He looks fascinated. I'll bet he'd like to give them a great big squeeze.


----------



## bunkerbob (Sep 29, 2009)

I hope all of you included the additional family members to feed on your *censless* questionnaire form.:scratch


----------



## Jason (Jul 25, 2009)

I didn't see a place to add peeps onto the census form, Bob. Now I guess they'll send someone around to count the chickens. 

We went camping for a week here recently. Came back and the peeps were all feathered out and MUCH bigger. My dad was on critter duty while we were gone and didn't have any problems. The heat lamp held them over nicely through the cold snap. 

How old will they be when they start laying? It looks like we did get lucky- I only see 2 of the 12 that I'm sure are roosters.


----------



## *Andi (Nov 8, 2009)

Jason said:


> How old will they be when they start laying? It looks like we did get lucky- I only see 2 of the 12 that I'm sure are roosters.


Most pullets will start laying eggs at 20-24 weeks of ages and and congrats :congrat: about the roos.


----------



## Jason (Jul 25, 2009)

The chickens are all doing really well. We didn't lose a single one. We've had to put in a bigger waterer already and we've opened up the coop to let them run the legnth of the coop now. At first we had them confined to the enclosed end of the coop because it was cold at night and there's a heat lamp there. My father in law is slowly building a chicken tractor and I'm looking forward to starting to use it.

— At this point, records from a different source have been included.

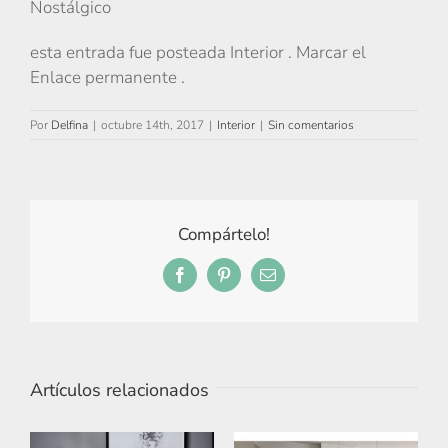
Nostálgico
esta entrada fue posteada Interior . Marcar el
Enlace permanente .
Por
Delfina
|
octubre 14th, 2017
|
Interior
|
Sin comentarios
Compártelo!
Facebook
Pinterest
Correo
electrónico
Artículos relacionados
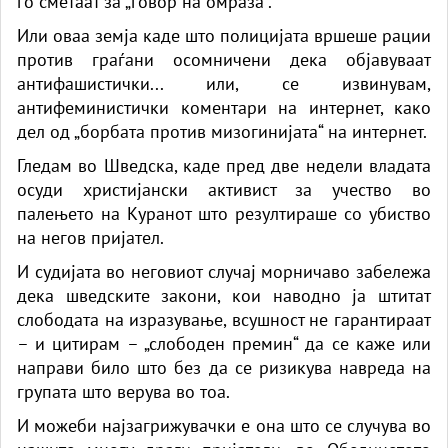
го сметаат за „говор на омраза“.
Или оваа земја каде што полицијата вршеше рации
против граѓани осомничени дека објавуваат
антифашистички... или, се извинувам,
антифеминистички коментари на интернет, како
дел од „борбата против мизогинијата“ на интернет.
Гледам во Шведска, каде пред две недели владата
осуди христијански активист за учество во
палењето на Куранот што резултираше со убиство
на негов пријател.
И судијата во неговиот случај морничаво забележа
дека шведските закони, кои наводно ја штитат
слободата на изразување, всушност не гарантираат
– и цитирам – „слободен премин“ да се каже или
направи било што без да се ризикува навреда на
групата што верува во тоа.
И можеби најзагрижувачки е она што се случува во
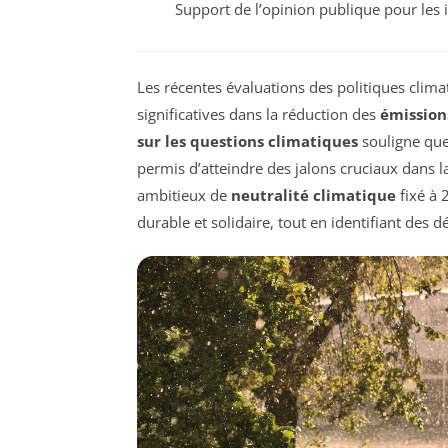
Support de l’opinion publique pour les i
Les récentes évaluations des politiques clim
significatives dans la réduction des
émissions
sur les questions climatiques
souligne que
permis d’atteindre des jalons cruciaux dans la
ambitieux de
neutralité climatique
fixé à 
durable et solidaire, tout en identifiant des d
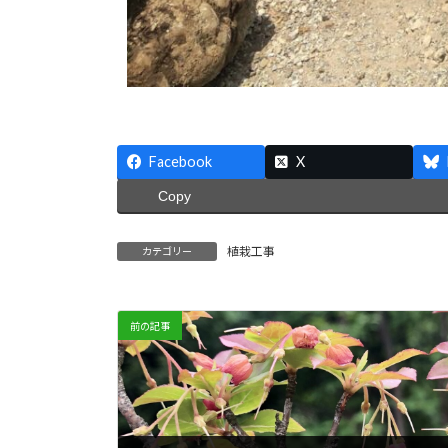
Facebook
X
Copy
植栽工事
カテゴリー
前の記事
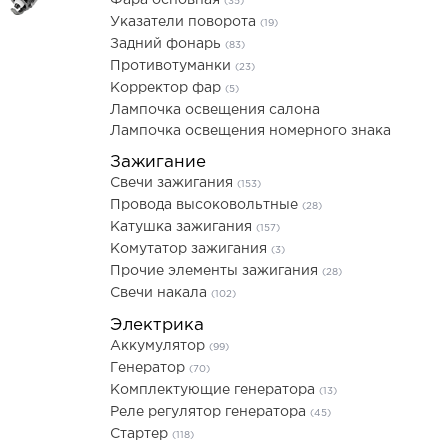
Фара основная
(35)
Указатели поворота
(19)
Задний фонарь
(83)
Противотуманки
(23)
Корректор фар
(5)
Лампочка освещения салона
Лампочка освещения номерного знака
Зажигание
Свечи зажигания
(153)
Провода высоковольтные
(28)
Катушка зажигания
(157)
Комутатор зажигания
(3)
Прочие элементы зажигания
(28)
Свечи накала
(102)
Электрика
Аккумулятор
(99)
Генератор
(70)
Комплектующие генератора
(13)
Реле регулятор генератора
(45)
Стартер
(118)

A question for those with chicken tractors and/or free range poultry: How do you keep predators from raiding your birds? Around here we have *****, fox, possums, owls, hawks, even the occasional coyote.

I'd also like to get a few guinneas, just because I think they are neat birds. Any advice for those?


----------



## UncleJoe (Jan 11, 2009)

Jason said:


> How do you keep predators from raiding your birds? Around here we have *****, fox, possums, owls, hawks, even the occasional coyote.


A .22 works pretty well  if they aren't too far away or if you're good at compensating for the drop at longer range



Jason said:


> I'd also like to get a few guinneas, just because I think they are neat birds. Any advice for those?


We have a friend with guinnea's. He has told us they make a great first alert system. Don't have any experience with them personally.


----------



## *Andi (Nov 8, 2009)

UncleJoe said:


> We have a friend with guinnea's. He has told us they make a great first alert system.


My hubby has about 20 of them ... They are a first alert system. They are the first to start 'calling' when anything or anyone different comes around. They make a frightened shriek sound.  So keep in mind they can be loud. (alright very loud)

If allowed to roam they will consume more insects than other fowl. 
On a side note their eggs have the lowest cholesterol of all poultry. (If you can find their nest )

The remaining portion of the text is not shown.